[Source data]
·····

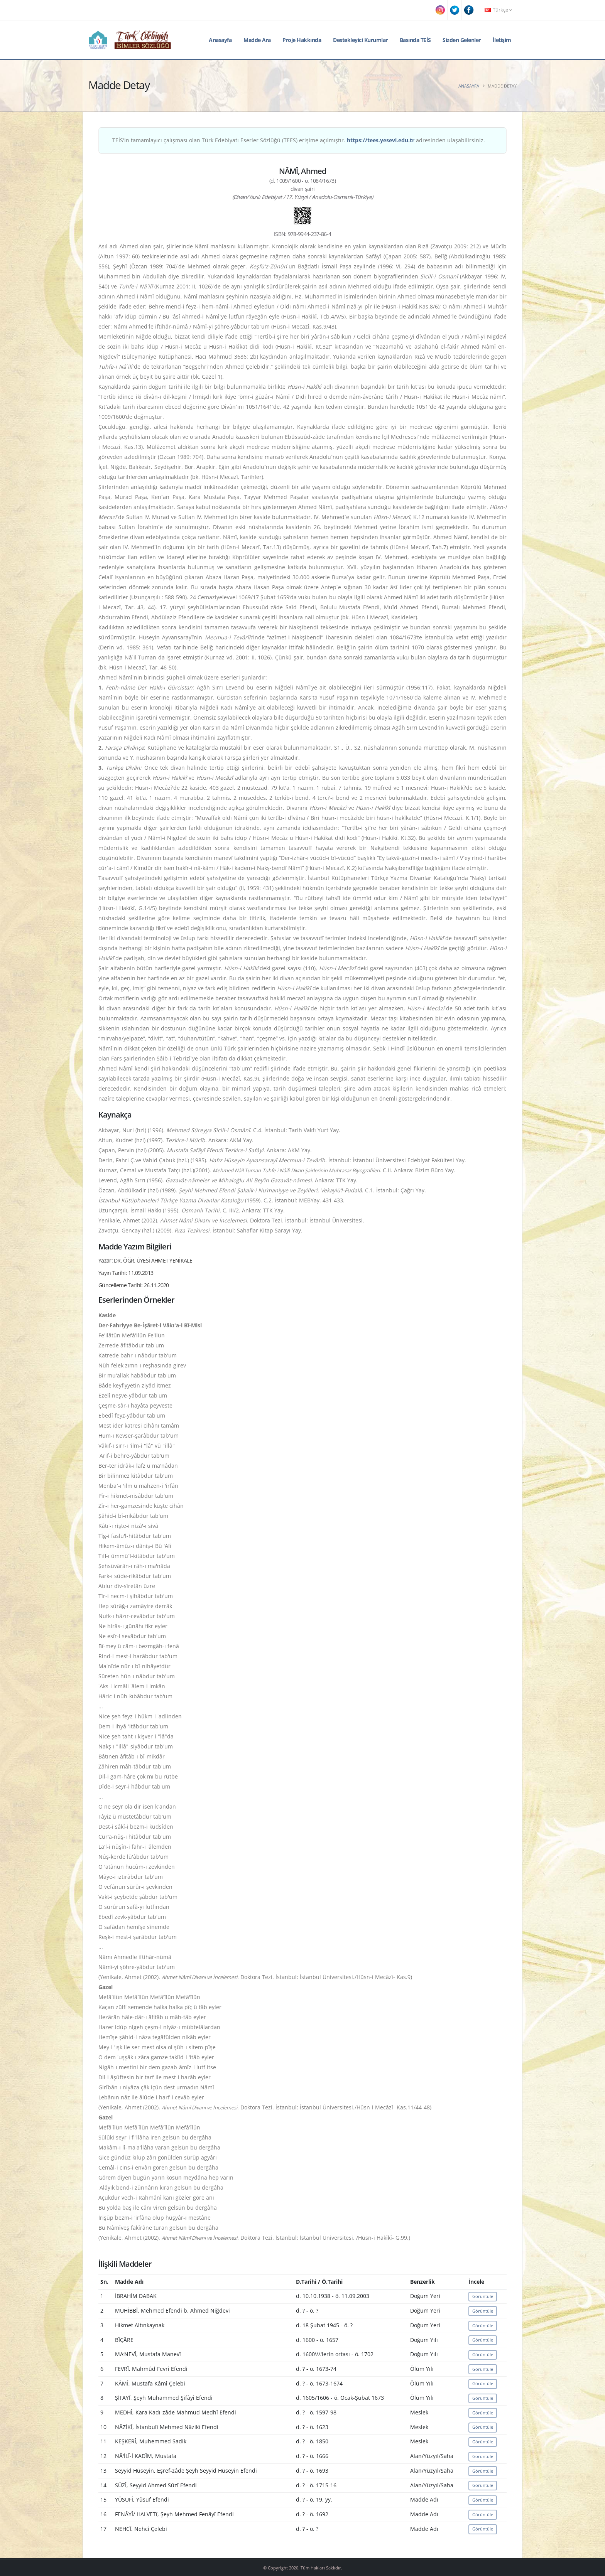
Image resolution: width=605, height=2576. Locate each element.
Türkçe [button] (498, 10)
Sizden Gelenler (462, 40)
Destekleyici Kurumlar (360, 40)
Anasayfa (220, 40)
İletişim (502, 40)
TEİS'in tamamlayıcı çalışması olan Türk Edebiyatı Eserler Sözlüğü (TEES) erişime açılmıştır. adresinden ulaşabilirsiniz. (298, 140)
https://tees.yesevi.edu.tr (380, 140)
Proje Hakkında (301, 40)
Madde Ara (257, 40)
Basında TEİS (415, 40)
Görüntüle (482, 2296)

·····

# [What is required]
Leave out the pictures and output the rest of the records exactly.

# [Result of the exercise]
Image resolution: width=605, height=2576. Locate each element.
Türkçe [button] (498, 10)
Sizden Gelenler (462, 40)
Destekleyici Kurumlar (360, 40)
Anasayfa (220, 40)
İletişim (502, 40)
TEİS'in tamamlayıcı çalışması olan Türk Edebiyatı Eserler Sözlüğü (TEES) erişime açılmıştır. adresinden ulaşabilirsiniz. (298, 140)
https://tees.yesevi.edu.tr (380, 140)
Proje Hakkında (301, 40)
Madde Ara (257, 40)
Basında TEİS (415, 40)
Görüntüle (482, 2296)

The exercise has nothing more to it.